Key Trade/Economic Recommendations
- Congress should direct the Government Accountability Office to update its report on the effectiveness of the U.S.-China Joint Commission on Commerce and Trade and the Strategic and Economic Dialogue. The updated report should include an assessment of the objectives sought by the U.S. in these talks and whether China has honored its commitments to date.
- Congress should require the Department of the Treasury to include in its semiannual report to Congress specific information on the beneficial economic impact of China moving to a freely floating currency in terms of U.S. exports, economic growth and job creation.
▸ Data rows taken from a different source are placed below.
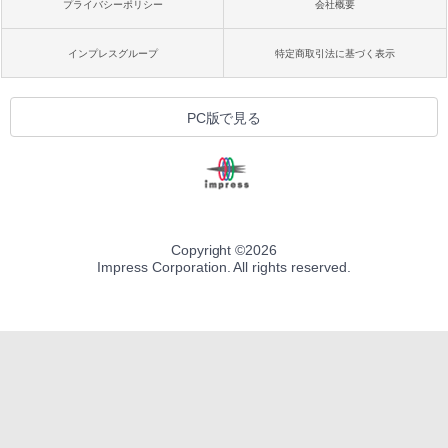
プライバシーポリシー
会社概要
インプレスグループ
特定商取引法に基づく表示
PC版で見る
Copyright ©
2026
Impress Corporation. All rights reserved.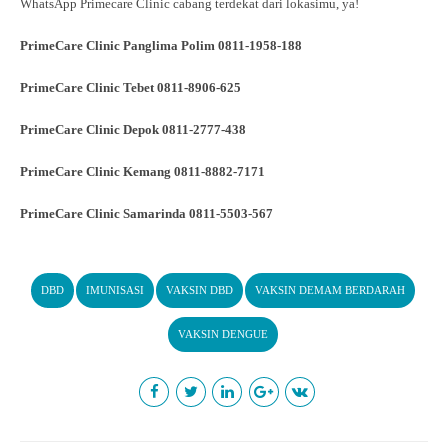
WhatsApp Primecare Clinic cabang terdekat dari lokasimu, ya!
PrimeCare Clinic Panglima Polim 0811-1958-188
PrimeCare Clinic Tebet 0811-8906-625
PrimeCare Clinic Depok 0811-2777-438
PrimeCare Clinic Kemang 0811-8882-7171
PrimeCare Clinic Samarinda 0811-5503-567
DBD
IMUNISASI
VAKSIN DBD
VAKSIN DEMAM BERDARAH
VAKSIN DENGUE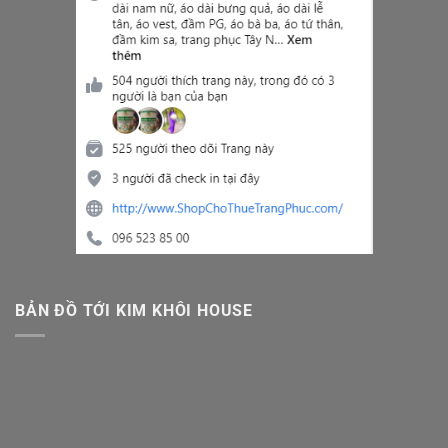
BẢN ĐỒ TỚI KIM KHÔI HOUSE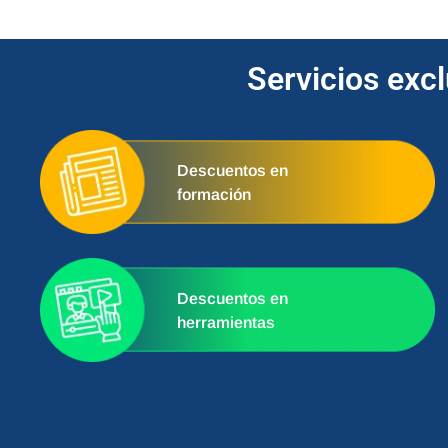
Servicios exc
Descuentos en
formación
Descuentos en
herramientas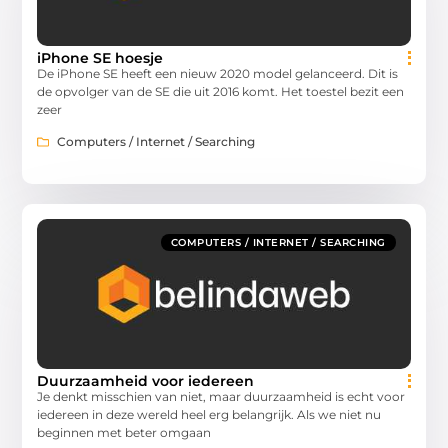
iPhone SE hoesje
De iPhone SE heeft een nieuw 2020 model gelanceerd. Dit is
de opvolger van de SE die uit 2016 komt. Het toestel bezit een
zeer
Computers / Internet / Searching
COMPUTERS / INTERNET / SEARCHING
Duurzaamheid voor iedereen
Je denkt misschien van niet, maar duurzaamheid is echt voor
iedereen in deze wereld heel erg belangrijk. Als we niet nu
beginnen met beter omgaan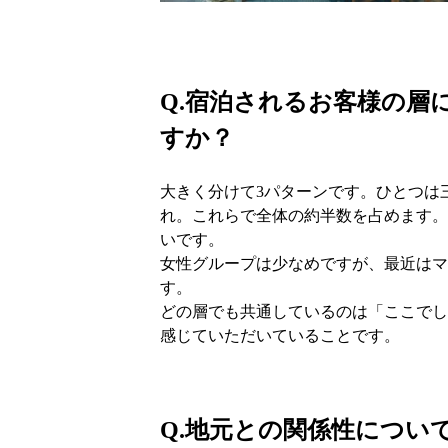
Q.
宿泊されるお客様の層
すか？
大きく分けて3パターンです。ひとつは
れ。これらで全体の約半数を占めます。
いです。
女性グループは少なめですが、最近はマ
す。
どの層でも共通しているのは「ここでし
感じていただいていることです。
Q.
地元との関係性につい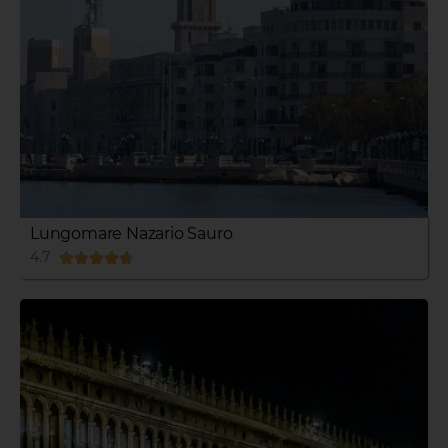
Lungomare Nazario Sauro
4.7




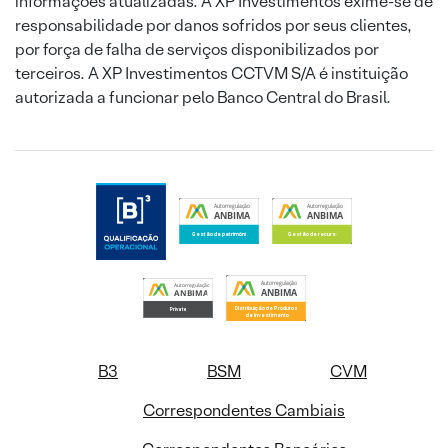
informações atualizadas. A XP Investimentos exime-se de
responsabilidade por danos sofridos por seus clientes,
por força de falha de serviços disponibilizados por
terceiros. A XP Investimentos CCTVM S/A é instituição
autorizada a funcionar pelo Banco Central do Brasil.
B3
BSM
CVM
Correspondentes Cambiais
In addition, Congress should urge the administration to begin immediate consultations at the G-7 to identify a multilateral approach to addressing China’s currency manipulation.
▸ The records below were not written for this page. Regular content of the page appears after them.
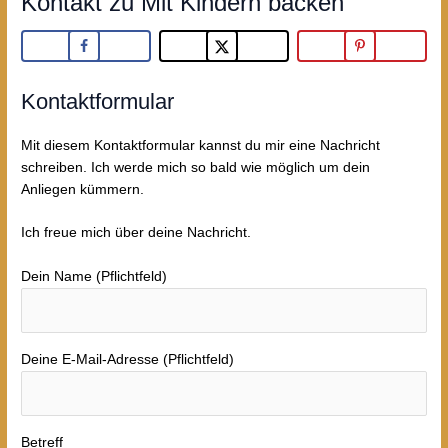
Kontakt zu Mit Kindern backen
Kontaktformular
Mit diesem Kontaktformular kannst du mir eine Nachricht
schreiben. Ich werde mich so bald wie möglich um dein
Anliegen kümmern.
Ich freue mich über deine Nachricht.
Dein Name (Pflichtfeld)
Deine E-Mail-Adresse (Pflichtfeld)
Betreff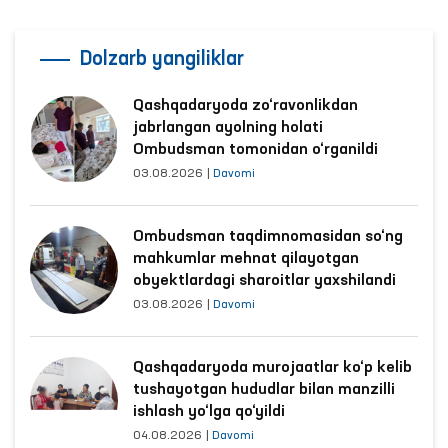
Dolzarb yangiliklar
Qashqadaryoda zo‘ravonlikdan
jabrlangan ayolning holati
Ombudsman tomonidan o‘rganildi
03.08.2026
|
Davomi
Ombudsman taqdimnomasidan so‘ng
mahkumlar mehnat qilayotgan
obyektlardagi sharoitlar yaxshilandi
03.08.2026
|
Davomi
Qashqadaryoda murojaatlar ko‘p kelib
tushayotgan hududlar bilan manzilli
ishlash yo‘lga qo‘yildi
04.08.2026
|
Davomi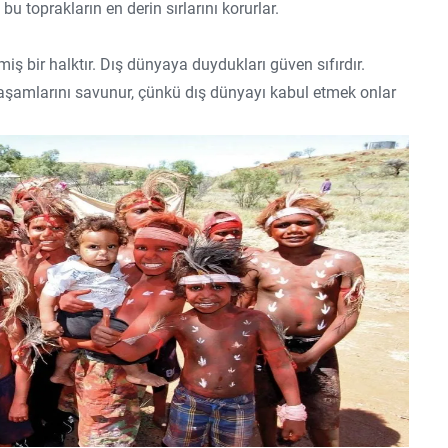
 toprakların en derin sırlarını korurlar.
iş bir halktır. Dış dünyaya duydukları güven sıfırdır.
yaşamlarını savunur, çünkü dış dünyayı kabul etmek onlar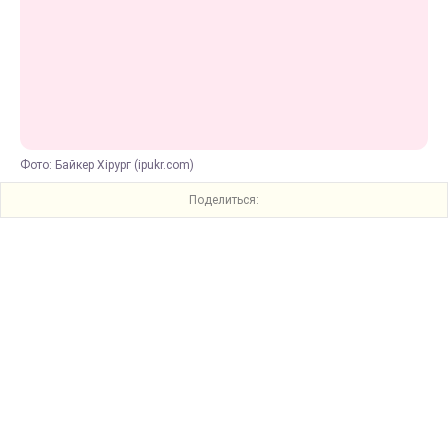
Фото: Байкер Хірург (ipukr.com)
Поделиться:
- Congress should consider amending existing trade enforcement rules to ensure that foreign investment in the U.S. cannot be used to impede the ability of domestic producers to bring petitions for trade enforcement actions.
- Congress should consider legislation that would make available a remedy to domestic firms that have been injured from the anticompetitive actions (such as access to low-cost or no-cost capital) of foreign state-owned companies for the injury that has been inflicted and allow for the potential award of treble damages.
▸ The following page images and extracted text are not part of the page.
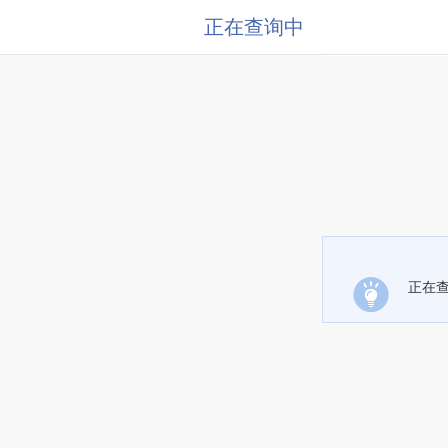
正在查询中
正在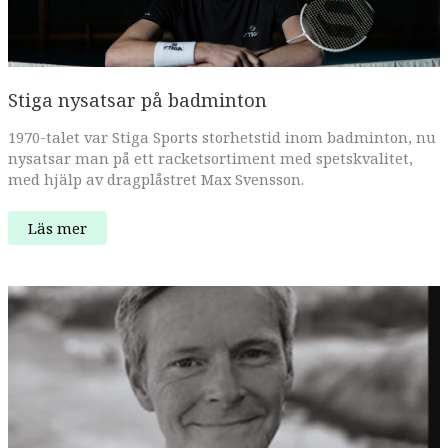
Stiga nysatsar på badminton
1970-talet var Stiga Sports storhetstid inom badminton, nu
nysatsar man på ett racketsortiment med spetskvalitet,
med hjälp av dragplåstret Max Svensson.
Stiga
Läs mer
nysatsar
på
badminton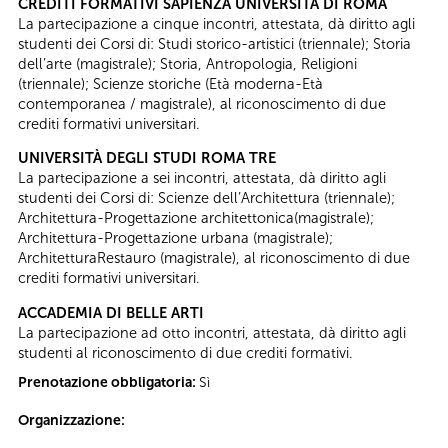
CREDITI FORMATIVI SAPIENZA UNIVERSITÀ DI ROMA
La partecipazione a cinque incontri, attestata, dà diritto agli
studenti dei Corsi di: Studi storico-artistici (triennale); Storia
dell’arte (magistrale); Storia, Antropologia, Religioni
(triennale); Scienze storiche (Età moderna-Età
contemporanea / magistrale), al riconoscimento di due
crediti formativi universitari.
UNIVERSITÀ DEGLI STUDI ROMA TRE
La partecipazione a sei incontri, attestata, dà diritto agli
studenti dei Corsi di: Scienze dell’Architettura (triennale);
Architettura-Progettazione architettonica(magistrale);
Architettura-Progettazione urbana (magistrale);
ArchitetturaRestauro (magistrale), al riconoscimento di due
crediti formativi universitari.
ACCADEMIA DI BELLE ARTI
La partecipazione ad otto incontri, attestata, dà diritto agli
studenti al riconoscimento di due crediti formativi.
Prenotazione obbligatoria:
Sì
Organizzazione: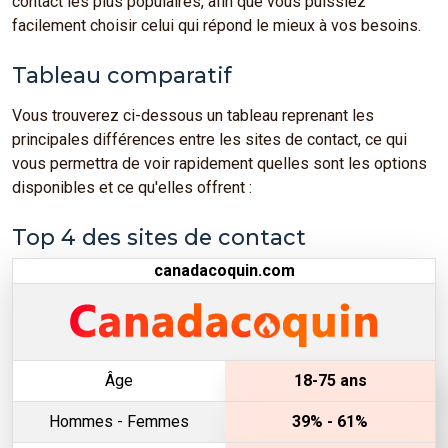
contact les plus populaires, afin que vous puissiez
facilement choisir celui qui répond le mieux à vos besoins.
Tableau comparatif
Vous trouverez ci-dessous un tableau reprenant les
principales différences entre les sites de contact, ce qui
vous permettra de voir rapidement quelles sont les options
disponibles et ce qu'elles offrent :
Top 4 des sites de contact
canadacoquin.com
Âge
18-75 ans
Hommes - Femmes
39% - 61%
- Congress should request that the Office of the U.S. Trade Representative, the Department of Commerce and the International Trade Commission report on the extent to which existing authorities would allow for sanctions to be imposed against entities that benefit from trade secrets or other information obtained through cyber intrusions or other illegal means and were provided by a national government, foreign intelligence service or other entity utilizing such means. If authorities do not exist, they should provide a proposal to address such problems.
- Congress should urge the FDA to insist on expedited approvals from the Chinese government for work visas for agency staff as well as on expanded authority to conduct unannounced visits at drug manufacturing facilities in China.
- Congress should pursue measures to improve the government’s information about drug ingredient and dietary supplement producers, especially for imports. To this end, Congress should urge the FDA to work with its Chinese counterparts to establish a more comprehensive regulatory regime for registering China-based active pharmaceutical ingredient producers and make this producer information available on demand for U.S. agencies.